Nicht nur leere Worte

Der „worst Case“ ist es, wenn Jugendliche sich beteiligt haben, man es geschafft hat, sie erfolgreich partizipieren zu lassen, ihre Ideen einbezogen hat und dann am Ende keine Ergebnisse sichtbar werden. Engagement wird im Keim erstickt, wenn das, was die Jugendlichen mit erschaffen wollten, dann nicht in die Tat umgesetzt wird. Die Wahrscheinlichkeit, dass das Engagement dennoch bestehen bleibt, ist dann sehr gering, da dies eine enorme Enttäuschung darstellt. 
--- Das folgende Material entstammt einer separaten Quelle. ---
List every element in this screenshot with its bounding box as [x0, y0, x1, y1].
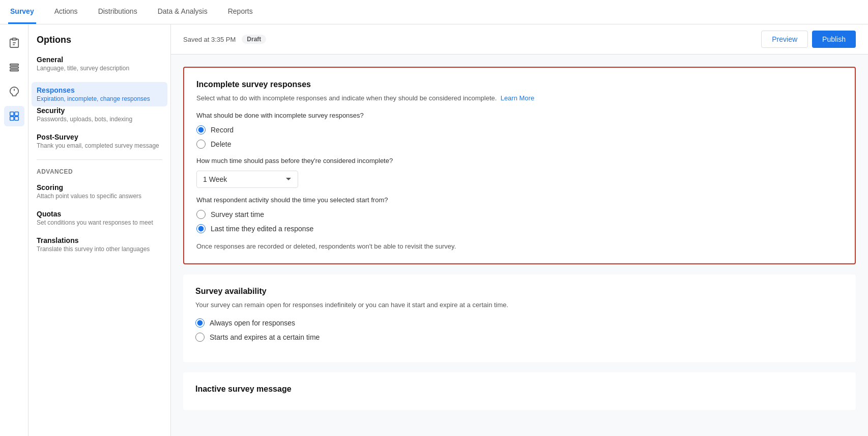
top-nav: Survey Actions Distributions Data & Anal…: [0, 0, 868, 24]
availability-card-desc: Your survey can remain open for response…: [195, 300, 844, 310]
svg-rect-10: [14, 117, 18, 120]
option-section-scoring[interactable]: Scoring Attach point values to specific …: [37, 183, 162, 200]
svg-rect-3: [10, 64, 18, 66]
radio-last-edit[interactable]: Last time they edited a response: [196, 224, 843, 233]
section-translations-sub: Translate this survey into other languag…: [37, 246, 162, 253]
svg-rect-8: [14, 112, 18, 116]
question-1-text: What should be done with incomplete surv…: [196, 112, 843, 119]
radio-delete-input[interactable]: [196, 140, 206, 149]
sidebar-icon-list[interactable]: [4, 57, 24, 77]
radio-last-edit-input[interactable]: [196, 224, 206, 233]
icon-sidebar: [0, 24, 28, 436]
sidebar-icon-clipboard[interactable]: [4, 33, 24, 53]
radio-starts-expires[interactable]: Starts and expires at a certain time: [195, 333, 844, 342]
main-layout: Options General Language, title, survey …: [0, 24, 868, 436]
section-general-sub: Language, title, survey description: [37, 65, 162, 72]
saved-text: Saved at 3:35 PM: [183, 36, 236, 43]
section-responses-title[interactable]: Responses: [37, 86, 162, 94]
section-responses-sub: Expiration, incomplete, change responses: [37, 95, 162, 102]
radio-starts-expires-input[interactable]: [195, 333, 205, 342]
dropdown-row: 1 Week 2 Weeks 1 Month After Last Activi…: [196, 171, 843, 188]
section-security-title[interactable]: Security: [37, 106, 162, 115]
question-3-text: What respondent activity should the time…: [196, 196, 843, 204]
inactive-card: Inactive survey message: [183, 372, 856, 410]
content-header: Saved at 3:35 PM Draft Preview Publish: [171, 24, 868, 54]
sidebar-icon-paint[interactable]: [4, 81, 24, 102]
nav-survey[interactable]: Survey: [8, 0, 36, 24]
content-body: Incomplete survey responses Select what …: [171, 54, 868, 422]
section-scoring-title[interactable]: Scoring: [37, 183, 162, 192]
section-general-title[interactable]: General: [37, 56, 162, 64]
sidebar-icon-settings[interactable]: [4, 106, 24, 126]
section-translations-title[interactable]: Translations: [37, 236, 162, 244]
draft-badge: Draft: [242, 35, 266, 44]
time-period-dropdown[interactable]: 1 Week 2 Weeks 1 Month After Last Activi…: [196, 171, 298, 188]
radio-record-label: Record: [211, 126, 234, 134]
radio-group-1: Record Delete: [196, 125, 843, 149]
svg-rect-7: [10, 112, 13, 116]
availability-radio-group: Always open for responses Starts and exp…: [195, 318, 844, 342]
nav-distributions[interactable]: Distributions: [96, 0, 139, 24]
svg-rect-9: [10, 117, 13, 120]
section-post-survey-title[interactable]: Post-Survey: [37, 133, 162, 141]
option-section-post-survey[interactable]: Post-Survey Thank you email, completed s…: [37, 133, 162, 149]
preview-button[interactable]: Preview: [761, 31, 808, 48]
radio-starts-expires-label: Starts and expires at a certain time: [210, 333, 320, 341]
section-security-sub: Passwords, uploads, bots, indexing: [37, 116, 162, 123]
radio-survey-start-input[interactable]: [196, 210, 206, 219]
radio-last-edit-label: Last time they edited a response: [211, 225, 313, 233]
radio-survey-start[interactable]: Survey start time: [196, 210, 843, 219]
radio-survey-start-label: Survey start time: [211, 210, 264, 219]
sidebar-divider: [37, 159, 162, 160]
radio-delete-label: Delete: [211, 140, 231, 148]
options-title: Options: [37, 35, 162, 45]
learn-more-link[interactable]: Learn More: [501, 94, 534, 102]
radio-delete[interactable]: Delete: [196, 140, 843, 149]
radio-always-open-input[interactable]: [195, 318, 205, 328]
question-2-text: How much time should pass before they're…: [196, 157, 843, 165]
option-section-general[interactable]: General Language, title, survey descript…: [37, 56, 162, 72]
inactive-card-title: Inactive survey message: [195, 385, 844, 394]
option-section-responses[interactable]: Responses Expiration, incomplete, change…: [32, 82, 167, 106]
option-section-translations[interactable]: Translations Translate this survey into …: [37, 236, 162, 253]
header-right: Preview Publish: [761, 31, 856, 48]
main-content: Saved at 3:35 PM Draft Preview Publish I…: [171, 24, 868, 436]
radio-record[interactable]: Record: [196, 125, 843, 134]
radio-always-open[interactable]: Always open for responses: [195, 318, 844, 328]
radio-record-input[interactable]: [196, 125, 206, 134]
availability-card: Survey availability Your survey can rema…: [183, 275, 856, 362]
nav-data-analysis[interactable]: Data & Analysis: [156, 0, 210, 24]
option-section-quotas[interactable]: Quotas Set conditions you want responses…: [37, 210, 162, 226]
section-scoring-sub: Attach point values to specific answers: [37, 193, 162, 200]
incomplete-card-desc: Select what to do with incomplete respon…: [196, 93, 843, 103]
section-quotas-sub: Set conditions you want responses to mee…: [37, 219, 162, 226]
svg-rect-5: [10, 70, 18, 71]
radio-group-2: Survey start time Last time they edited …: [196, 210, 843, 233]
incomplete-note: Once responses are recorded or deleted, …: [196, 241, 843, 252]
radio-always-open-label: Always open for responses: [210, 319, 295, 327]
nav-actions[interactable]: Actions: [52, 0, 80, 24]
section-post-survey-sub: Thank you email, completed survey messag…: [37, 142, 162, 149]
option-section-security[interactable]: Security Passwords, uploads, bots, index…: [37, 106, 162, 123]
advanced-label: Advanced: [37, 168, 162, 175]
incomplete-card-title: Incomplete survey responses: [196, 80, 843, 89]
availability-card-title: Survey availability: [195, 287, 844, 296]
section-quotas-title[interactable]: Quotas: [37, 210, 162, 218]
incomplete-responses-card: Incomplete survey responses Select what …: [183, 67, 856, 264]
nav-reports[interactable]: Reports: [226, 0, 255, 24]
header-left: Saved at 3:35 PM Draft: [183, 35, 266, 44]
options-sidebar: Options General Language, title, survey …: [28, 24, 171, 436]
svg-rect-4: [10, 67, 18, 68]
publish-button[interactable]: Publish: [812, 31, 856, 48]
Auch wenn man diese Aspekte beachtet, gibt es immer auch Jugendliche, die resignieren, keine Lust haben mitzumachen oder insgesamt schwer erreichbar sind, aber die gibt es in jeder Alterskohorte. Alle kann man nicht erreichen. Den meisten Output seiner Bemühungen kann man jedoch oft erreichen, indem man erst einmal beginnt, Projekt mit Jugendlichen umzusetzen und diese so laufen zu lassen, dass die Jugendlichen zufrieden sind. Sie sollten sich gehört fühlen, die Produkte als Ergebnisse ihrer eigenen Arbeit ansehen und auch nach Projektende etwas davon haben, wie etwa einen neuen Raum für sich, die Identifikation mit einer Kunstaktion, Anerkennung Gleichaltrigen, Privilegien oder einfach eine Bescheinigung für zukünftige Bewerbungsverfahren. Wenn das Projekt für die Jugendlichen gut war, werden sie auch wieder Freunde und deren Freunde mitreißen, ihnen davon erzählen und sie zum nächsten Projekt mitbringen. Das berüchtigte „Schneeballprinzip“ kann unter Jugendlichen sehr gut funktionieren und ist unterstützt durch die Social Media Aktivitäten der Jugendlichen heute teilweise noch wirksamer. Durch die Posts von Projekten bekommen noch mehr Jugendliche davon mit und können z.B. die neue Hütte im Park mit dem Projekt in Verbindung bringen und sehen, welche Jugendlichen sich beteiligt haben. 

Und das tolle an Jugendbeteiligung: wenn diese gelingt, werden aus den Jugendlichen engagierte Erwachsene. Eine gute Investition in die Zukunft also, auch wenn vielleicht mal mehr Arbeit reingesteckt werden muss als bei Projekten für Erwachsene.